* **WORK INSTRUCTION**
Below are some records. Quote exactly the lines from the one that contains "Entreprises" through the last, both included, and leave out the pictures.

* **DATA FOR THIS TASK**
★ ★ ★ ★
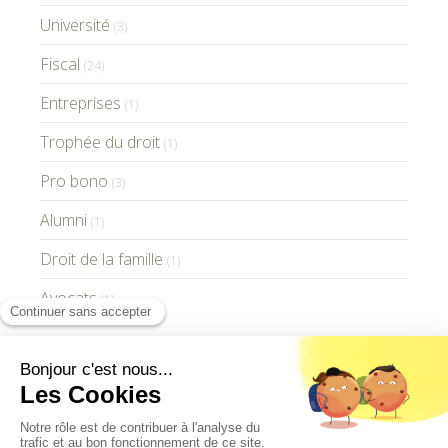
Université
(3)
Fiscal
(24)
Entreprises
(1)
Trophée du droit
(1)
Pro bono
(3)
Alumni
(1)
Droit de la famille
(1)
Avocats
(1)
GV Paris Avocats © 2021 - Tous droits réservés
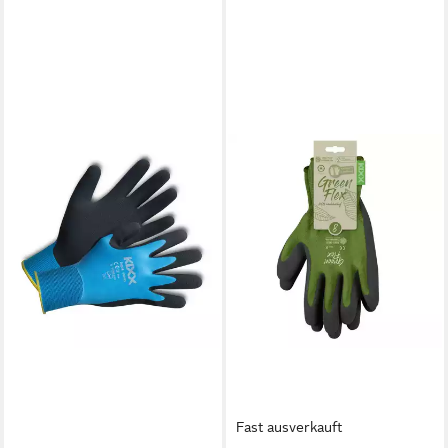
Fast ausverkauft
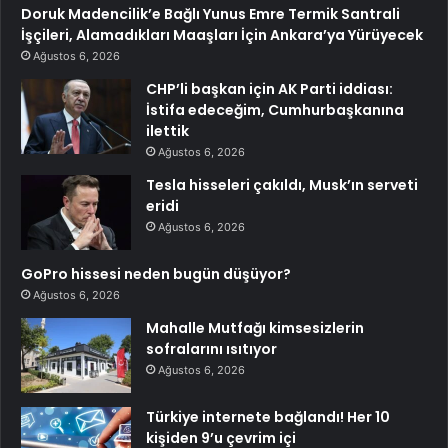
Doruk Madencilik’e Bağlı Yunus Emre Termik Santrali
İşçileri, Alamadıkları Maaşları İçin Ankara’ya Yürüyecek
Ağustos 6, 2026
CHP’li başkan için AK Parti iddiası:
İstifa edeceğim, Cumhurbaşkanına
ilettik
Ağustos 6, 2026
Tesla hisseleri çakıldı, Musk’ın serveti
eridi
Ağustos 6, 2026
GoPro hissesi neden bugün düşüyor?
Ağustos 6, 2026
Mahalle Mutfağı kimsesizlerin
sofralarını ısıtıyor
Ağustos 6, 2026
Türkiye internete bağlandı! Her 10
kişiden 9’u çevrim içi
★ ★ ★ ★
* **SOLUTION**
Entreprises
(1)
Trophée du droit
(1)
Pro bono
(3)
Alumni
(1)
Droit de la famille
(1)
Avocats
(1)
GV Paris Avocats © 2021 - Tous droits réservés
Fast ausverkauft
Doruk Madencilik’e Bağlı Yunus Emre Termik Santrali
İşçileri, Alamadıkları Maaşları İçin Ankara’ya Yürüyecek
Ağustos 6, 2026
CHP’li başkan için AK Parti iddiası:
İstifa edeceğim, Cumhurbaşkanına
ilettik
Ağustos 6, 2026
Tesla hisseleri çakıldı, Musk’ın serveti
eridi
Ağustos 6, 2026
GoPro hissesi neden bugün düşüyor?
Ağustos 6, 2026
Mahalle Mutfağı kimsesizlerin
sofralarını ısıtıyor
Ağustos 6, 2026
Türkiye internete bağlandı! Her 10
kişiden 9’u çevrim içi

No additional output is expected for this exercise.